Tom Howard spent $1,600 sending a letter to the recent customers of a plumbing company he had just acquired. That single mailing generated $170,000 in revenue. That is a 106x return on a marketing investment — and it happened because Tom followed a precise playbook for what he calls “tuck-ins”: acquiring smaller companies and absorbing them into an existing operation. It is one of the fastest, lowest-risk ways to grow in the trades.
What Is a Tuck-In and Why Does It Work?
A tuck-in is when a larger company acquires a smaller one and absorbs its operations, branding, and customer base under the acquirer’s umbrella. In the trades, this is most commonly done with companies that are:
retiring owners with no succession plan, financially distressed businesses that are technically viable but poorly managed, and small operators who have built strong local customer relationships but lack the systems to scale.
The magic of a tuck-in is that you are buying a customer database — not just a business. The physical assets (trucks, equipment) matter. The licenses and certifications matter. But the most valuable thing in any acquisition is a customer who already trusts someone in the trade and just needs to be introduced to you.
Tom consistently retains approximately 85% of customers from his tuck-ins when he follows his integration protocol. He has never lost money on one.
The Six-Step Tuck-In Playbook
Tom lays out his exact process, which he has refined across multiple acquisitions:
Step one: Forward all the acquired company’s phone numbers to your office through your CRM tracking system. This immediately converts their inbound calls into your revenue, and gives you clean data on the return from the acquired customer base.
Step two: Script your CSRs for when former customers call looking for the old company. The right opening line is: “You called the right place.” This buys you the three seconds needed to explain the transition. Then the CSR says the previous owners retired and entrusted your company to honor their warranties and care for their customers — and offers to send their favorite technician if they had one.
Step three: Send a physical letter to the entire customer database within the first week. Explain the merger. Position the previous owners as having chosen your company specifically to care for their customers. Include coupons for low-commitment services: tune-ups, inspections, plumbing checks — anything that gets a technician in front of the customer at low or no cost.
Step four: Charge your normal prices from day one. The previous owner was almost certainly undercharging. Most customers will pay your rates without issue. Those who leave were probably not profitable customers anyway.
Step five: Immediately activate outbound calling to the acquired database. Do not wait for the letters to work. Have your call center reach out proactively with a script, offering a free inspection or tune-up as a welcome gesture from the merged company.
Step six: Re-wrap their trucks to your brand right away. If they had significant local recognition, add a temporary magnetic sign reading “Partnered with XYZ Company” so regular customers recognize the truck while you complete the transition.

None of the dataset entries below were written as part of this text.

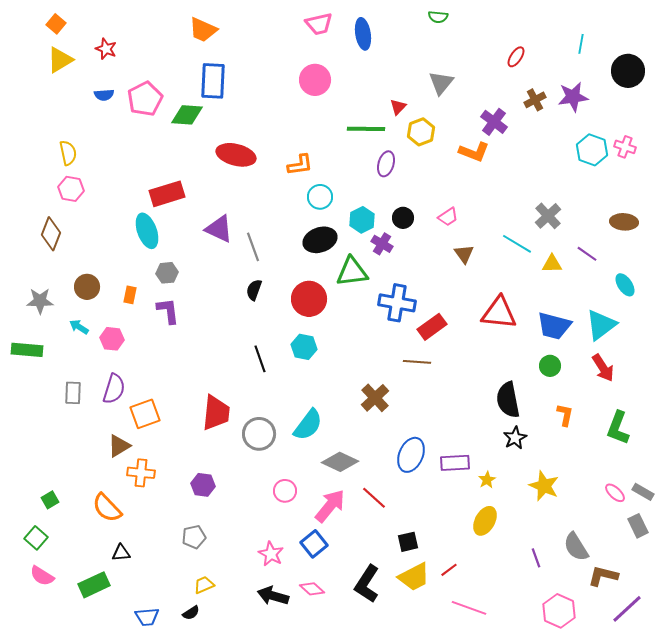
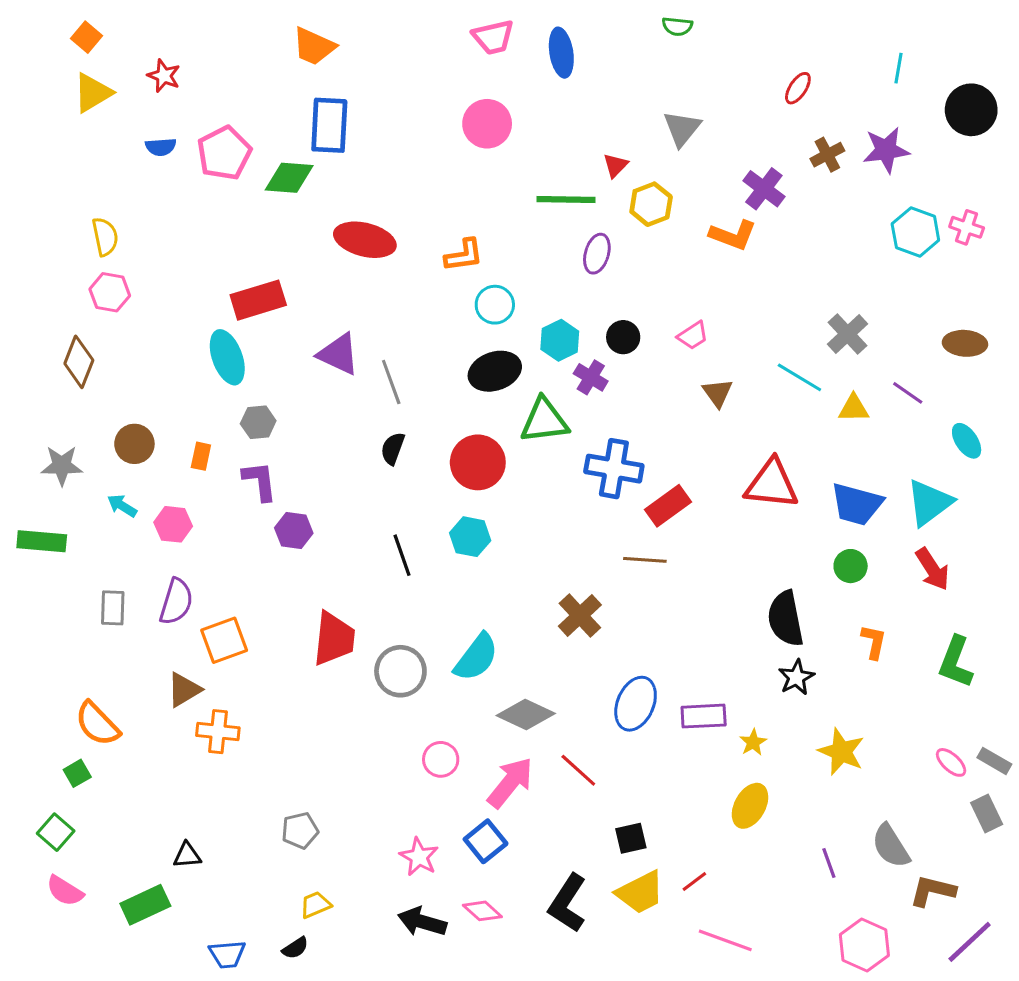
purple hexagon: (203, 485) -> (294, 530), moved
orange semicircle: (107, 508) -> (97, 724), moved

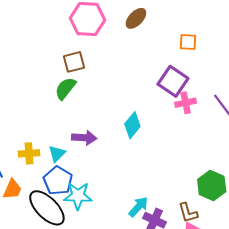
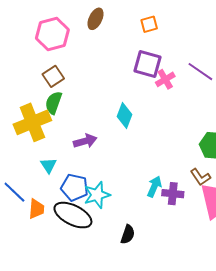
yellow cross: (29, 153) -> (32, 122), moved, size x1.8
cyan triangle: (57, 154) -> (49, 165), moved

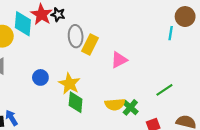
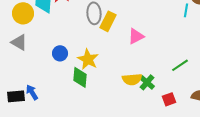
green diamond: (76, 102) -> (80, 77), moved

Structuring the Deal to Protect Your Cash
Tom is creative in how he structures tuck-in purchases to minimize cash outlay. For Cal Air, the most recent acquisition in the book, he negotiated a split payment: half in September and half on January 1st of the following year. This served two purposes. Cal could spread the income across two tax years, reducing his tax liability. Tom got an effective interest-free loan for four months.

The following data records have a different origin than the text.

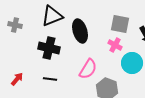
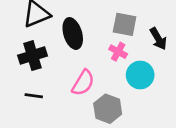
black cross: (49, 48) -> (32, 56), turned -30

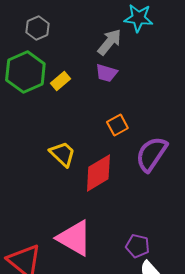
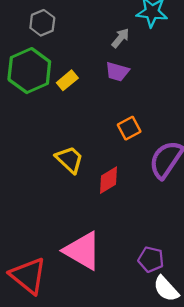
gray arrow: (109, 42) -> (120, 38), size x0.7
red diamond: (98, 173) -> (109, 180), size x0.7

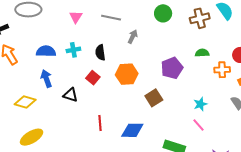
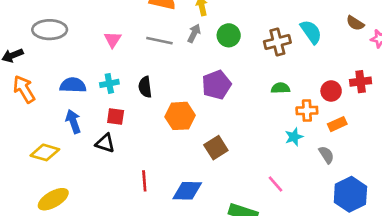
gray arrow: (133, 37) -> (194, 33), moved
purple pentagon: (172, 68) -> (217, 85), moved
red square: (93, 78) -> (116, 116), moved, turned -32
cyan star: (200, 104) -> (294, 137), moved

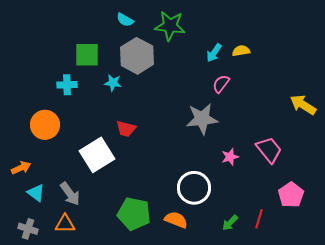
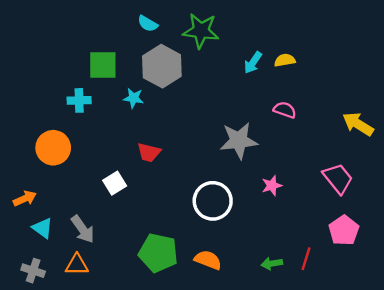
pink semicircle: (221, 84) -> (285, 110), moved, turned 72
pink trapezoid: (269, 150) -> (338, 178), moved
white square: (97, 155) -> (115, 183), size x0.6
white circle: (194, 188) -> (213, 201), moved
green arrow: (230, 223) -> (272, 264), turned 36

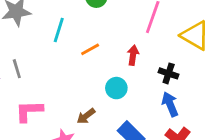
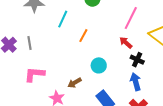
orange line: (90, 49) -> (83, 36), turned -40
red arrow: (133, 55) -> (126, 43), moved, turned -64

This kind of structuring is available in almost every small business acquisition — sellers just need to be shown how it benefits them. Identify what the seller needs (tax efficiency, certainty of payment, continuation of their employees) and build those elements into the deal structure. When both parties win, deals close faster and relationships remain intact.
The Real Return: Multiplying What Your Team Already Does
The reason tuck-ins work so well alongside a high-performing sales operation is that the acquired database is essentially free leads — customers who have already established trust with a tradesperson and just need to be re-engaged. When Tom brought Cal Air’s database into Fetch-a-Tech, he handed it directly to Gerry Finney (marketing) and Brent Buckley (sales). Gerry called it like getting “ten pounds of chocolate” handed to a child.
The combination of Fetch’s infrastructure — call center, pricing systems, trained salespeople — applied to a warm database of homeowners who had never experienced that level of service before is where the real value compounds.
The Bottom Line
If you are looking for the fastest, most capital-efficient way to grow your trades business, tuck-in acquisitions deserve serious attention. The playbook is repeatable and the math works. Build the capability to integrate one small company per year, and your growth rate will look nothing like what organic marketing alone can produce. Start by identifying which companies in your market are likely candidates: aging owners, financially stressed operations, companies you already know through supplier or industry relationships.